January 27, 2008

An escape to Mount Fuji

Thomas Kieller

Photos 2 and 3 – Copyright United Athletes Magazine

The famous Mount Fuji, a stratovolcano.

I was travelling in the country of the rising sun in order to immerse myself in the most exalting things of Japanese culture. I have been served. By making my way in the urbanized lifestyle of Tokyo, Osaka and Kyoto, I felt what millions of workmen and salarymen live every day. The capital city stunned me with its human mass movements. It’s impossible to be tongue-tied while crossing the Ginza district where the streets are very lively. To the south, the typical architecture and the famous Japanese traditions of Kyoto can only fascinate the traveller. Also, lit-up avenues and the agitated nightlife of Osaka can grasp the passer-by easily. After a month of uninterrupted visits, I decided to escape the big city turmoil in spite of the incredible respect and welcome of the Japanese people. Oh yeah, there are only 128,000,000 in the country! So, I took the road to Kawaguchiko, a small locality near Mount Fuji which is the culminating point of Japan. This is a place where you can taste the pleasure of nature.

I started my excursion from my hotel, a few kilometres from the footsteps of the mountain. I travelled through the village where I could observe the Japanese scenery. By following the road around Kawaguchi Lake, I looked at the different mountains in the background, that is to say Kenashiyama, Kurodake and Misakayama. Passing by bright green rice fields, I continued my way towards the Fujisan.

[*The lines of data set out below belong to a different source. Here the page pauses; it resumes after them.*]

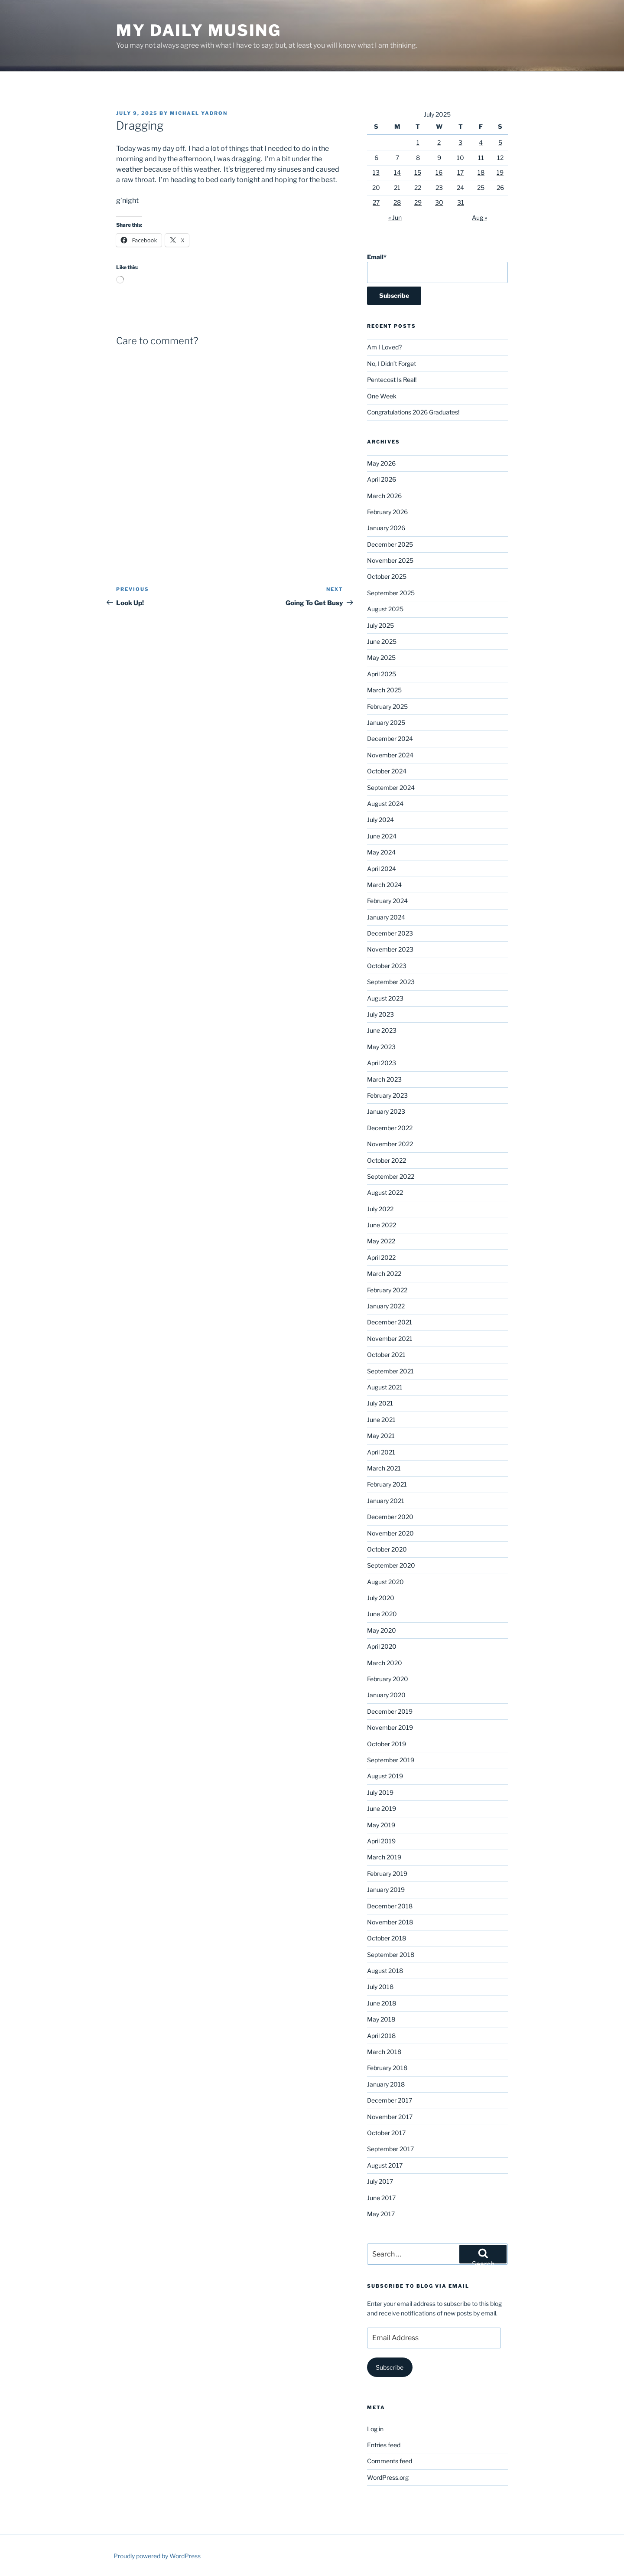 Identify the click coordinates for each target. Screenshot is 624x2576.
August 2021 (385, 1387)
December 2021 (389, 1322)
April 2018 (381, 2035)
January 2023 (386, 1111)
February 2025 (387, 706)
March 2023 (384, 1079)
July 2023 (380, 1014)
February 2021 (387, 1484)
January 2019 (386, 1889)
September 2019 (390, 1760)
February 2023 (387, 1095)
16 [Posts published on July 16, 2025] (439, 172)
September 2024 (391, 787)
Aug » (479, 217)
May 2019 (381, 1825)
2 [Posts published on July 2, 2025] (439, 142)
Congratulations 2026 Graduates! (413, 412)
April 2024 (381, 868)
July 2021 (380, 1403)
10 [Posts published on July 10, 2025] (460, 157)
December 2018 (390, 1906)
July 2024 (380, 819)
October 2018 (386, 1938)
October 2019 (386, 1744)
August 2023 (385, 998)
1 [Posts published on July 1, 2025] (417, 142)
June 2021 (381, 1419)
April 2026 (381, 479)
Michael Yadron (199, 113)
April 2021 (381, 1452)
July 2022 (380, 1209)
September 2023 (391, 981)
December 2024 (390, 738)
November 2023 (390, 949)
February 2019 (387, 1873)
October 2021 (386, 1354)
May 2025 (381, 657)
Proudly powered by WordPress (157, 2556)
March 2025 (384, 690)
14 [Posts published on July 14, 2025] (397, 172)
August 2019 (385, 1776)
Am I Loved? (384, 347)
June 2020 (382, 1613)
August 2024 (385, 803)
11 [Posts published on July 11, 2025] (481, 157)
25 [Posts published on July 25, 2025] (480, 187)
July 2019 (380, 1792)
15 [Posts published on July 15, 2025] (417, 172)
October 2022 (386, 1160)
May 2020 (381, 1630)
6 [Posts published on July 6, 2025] (376, 157)
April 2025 (381, 674)
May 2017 (381, 2213)
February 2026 (387, 511)
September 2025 (391, 593)
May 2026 (381, 463)
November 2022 (390, 1144)
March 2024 (384, 884)
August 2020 (385, 1581)
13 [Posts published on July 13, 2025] (376, 172)
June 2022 (381, 1225)
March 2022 (384, 1273)
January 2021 (385, 1500)
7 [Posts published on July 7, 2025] (397, 157)
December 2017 (389, 2100)
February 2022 (387, 1290)
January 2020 (386, 1695)
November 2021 (390, 1338)
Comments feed (389, 2461)
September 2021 (390, 1371)
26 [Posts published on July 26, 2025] (500, 187)
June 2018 (381, 2003)
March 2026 (384, 495)
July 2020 (380, 1597)
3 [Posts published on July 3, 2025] (460, 142)
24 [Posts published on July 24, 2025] (460, 187)
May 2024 (381, 852)
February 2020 (387, 1679)
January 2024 (386, 917)
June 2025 (381, 641)
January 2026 (386, 528)
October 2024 (386, 771)
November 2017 (390, 2116)
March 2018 (384, 2051)
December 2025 (390, 544)
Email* (437, 268)
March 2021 (384, 1468)
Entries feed (383, 2445)
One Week (381, 396)
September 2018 (390, 1954)
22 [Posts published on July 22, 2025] (417, 187)
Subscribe (389, 2367)
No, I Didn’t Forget (391, 363)
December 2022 (390, 1127)
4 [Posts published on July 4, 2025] (481, 142)
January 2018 (386, 2084)
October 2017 (386, 2132)
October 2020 (387, 1549)
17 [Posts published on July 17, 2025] (460, 172)
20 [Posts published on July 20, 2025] (376, 187)
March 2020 (384, 1662)
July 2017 (380, 2181)
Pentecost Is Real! (391, 379)
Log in (375, 2429)
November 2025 (390, 560)
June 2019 (381, 1808)
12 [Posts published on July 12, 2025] (500, 157)
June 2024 (381, 836)
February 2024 (387, 900)
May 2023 (381, 1046)
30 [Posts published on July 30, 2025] (439, 202)
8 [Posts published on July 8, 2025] (418, 157)
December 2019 (390, 1711)
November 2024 (390, 755)
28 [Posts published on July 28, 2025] (397, 202)
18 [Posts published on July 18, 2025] (481, 172)
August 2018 (385, 1970)
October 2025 (386, 576)
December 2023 (390, 933)
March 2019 (384, 1857)
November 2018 (390, 1922)
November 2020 (390, 1533)
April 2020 (381, 1646)
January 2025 (386, 722)
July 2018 (380, 1986)
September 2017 (390, 2148)
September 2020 (391, 1565)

I knew that to reach the summit of Mount Fuji whose altitude is 3,776 meters, I had to do a mountainous walk of approximately 25 kilometres. A true pleasure! There is nothing like starting an ascent from the base of a mountain. A sensation burned inside me as the mountain was appearing clearer. When I saw Mount Fuji standing in front of me and that I knew that in ten hours I would be at the summit, a good feeling went through me. The preamble was over; it was time to climb up!

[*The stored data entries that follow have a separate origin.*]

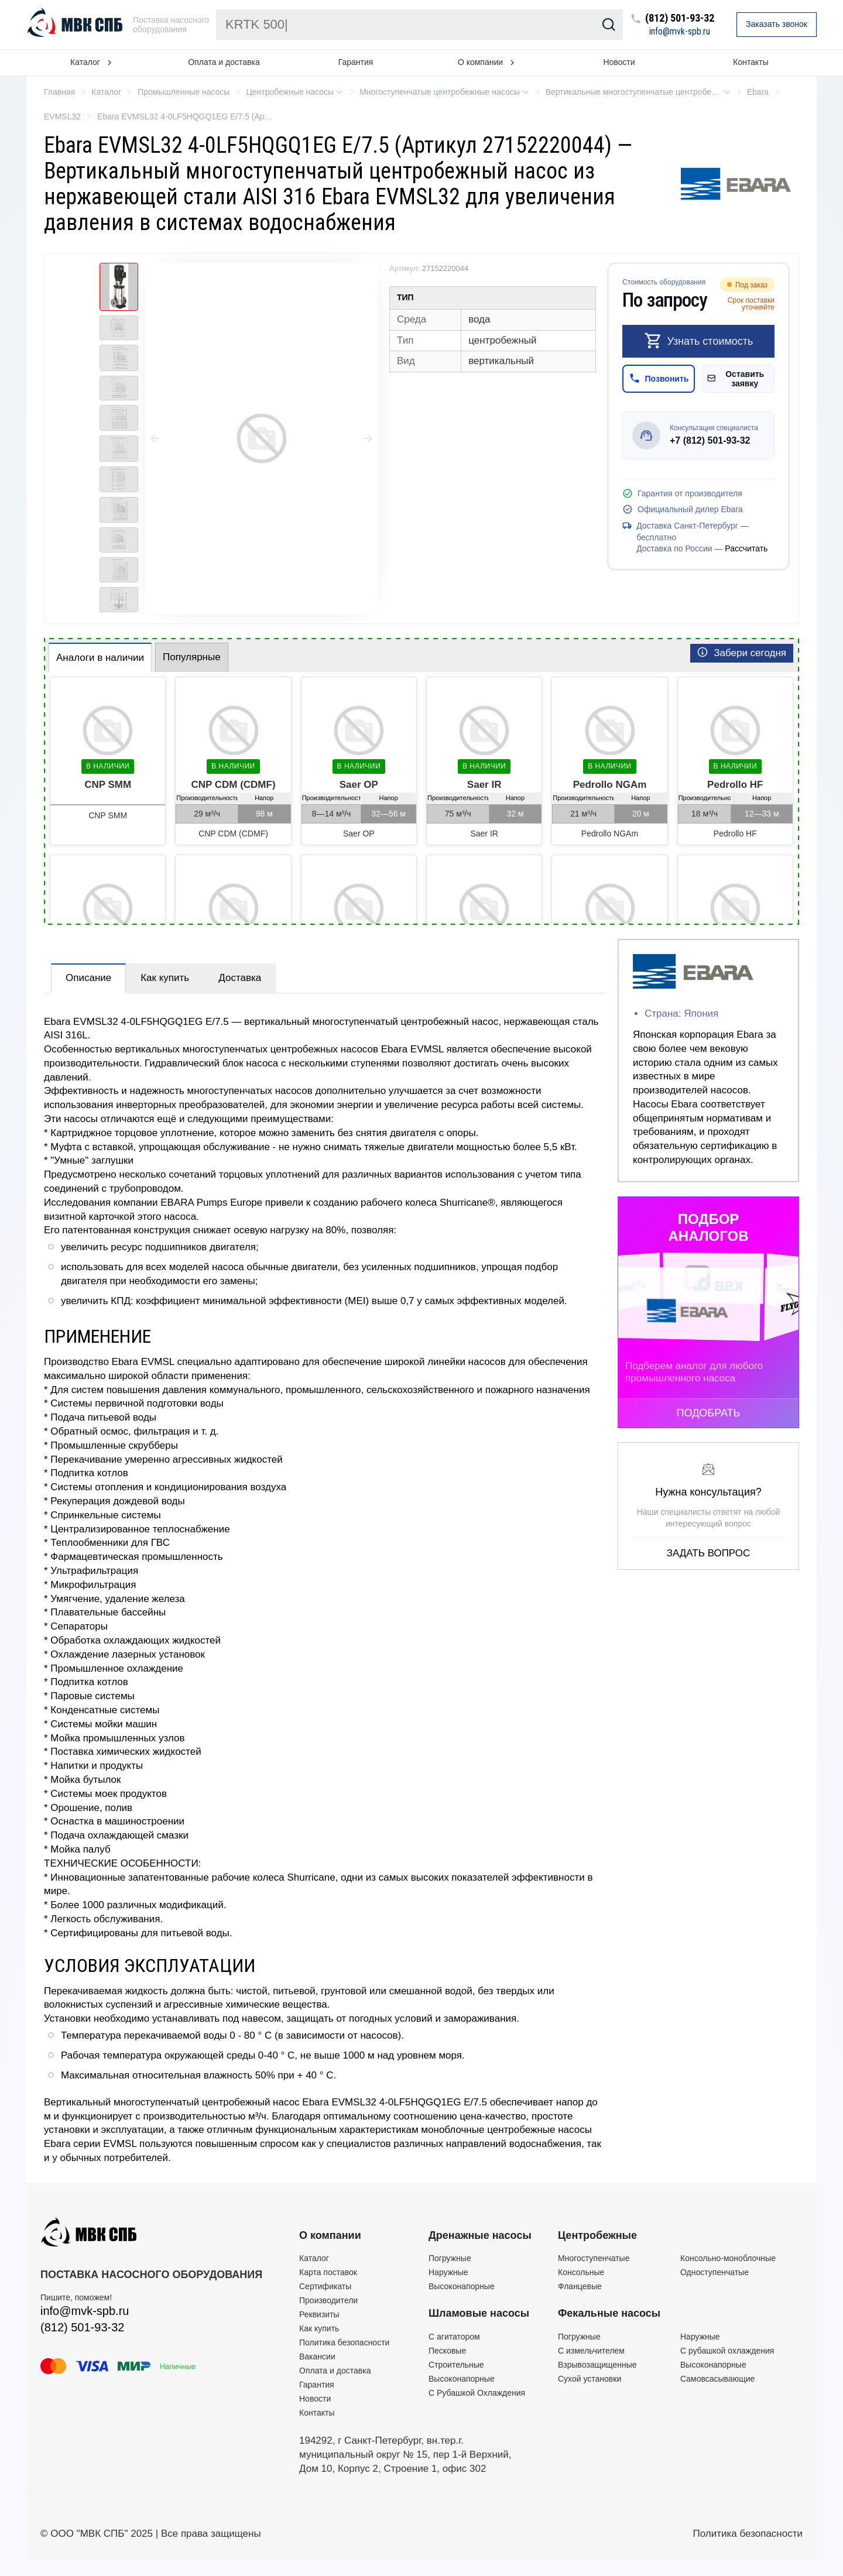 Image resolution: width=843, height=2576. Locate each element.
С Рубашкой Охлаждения (477, 2392)
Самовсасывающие (717, 2378)
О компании (330, 2235)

A pleasant ascent in the forest.

I chose the Yoshidaguchi path because it is the traditional way that pilgrims took to climb the mountain. May I tell you that the path is not crowded. If you do the ascent by yourself, you will probably walk four hours without seeing a soul. Between the interior peace of a hike in a forest and the sensation that your leg muscles are burning, there is nothing like this to revive oneself.

The vigour and the determination of the climber are key factors for a successful ascent. In this demanding exercise, the hiker searches what is best in him. One finds, among other things, the pleasure of expending oneself in an exalting walk towards a higher altitude. For me, this is awesome.

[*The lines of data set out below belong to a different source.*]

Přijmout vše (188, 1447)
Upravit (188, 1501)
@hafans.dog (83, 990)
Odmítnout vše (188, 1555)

A blue sky greeted me when I left the forest. Oh yes, the sun was scorching on July 24, 2007. After a small break in a hut where the owner served me a nourishing meal, I pursued the climb. A spirit of camaraderie took place when many hikers started their ascent of the mountain. Indeed, at the fifth station which is at 2,300 meters in altitude, the majority of the climbers arrived by bus. This is a convenient way of transportation which occurs daily by shuttling back and forth from this station to the village.

As it is often the case in Japan, a new agglomeration of men and women formed, but this time on the slope of a volcano. It seems that you cannot escape it! However, it was an attitude of solidarity which floated in the air. The people exchanged anecdotes and commentaries tinged from the joy of climbing a mountain.

At 3,300 meters, I decided to take a new break in order to rest a little bit and also to finish the ascent during the night. At 3:00 in the morning, I got back on the road by the light of a head lamp. I strode across numerous big volcanic stones which strew Mount Fuji. In the darkness, the last four hundred meters were enjoyable. The hundred beams of light coming from the lamps swept across the darkness.

At the last station, all the climbers took a break and waited patiently for the sunrise. The cold air was filling my lungs, but the pleasure of the ascent fulfilled me even more.

The sunrise at the top of Mount Fuji.

When the sun emerged far-off and above the clouds, a new joy swept through me as it did for the other hikers. The sunbeams immediately warmed us. It’s in this agreeable warmth that I walked down on the path covered with ash. Now, it’s up to you to live all of this!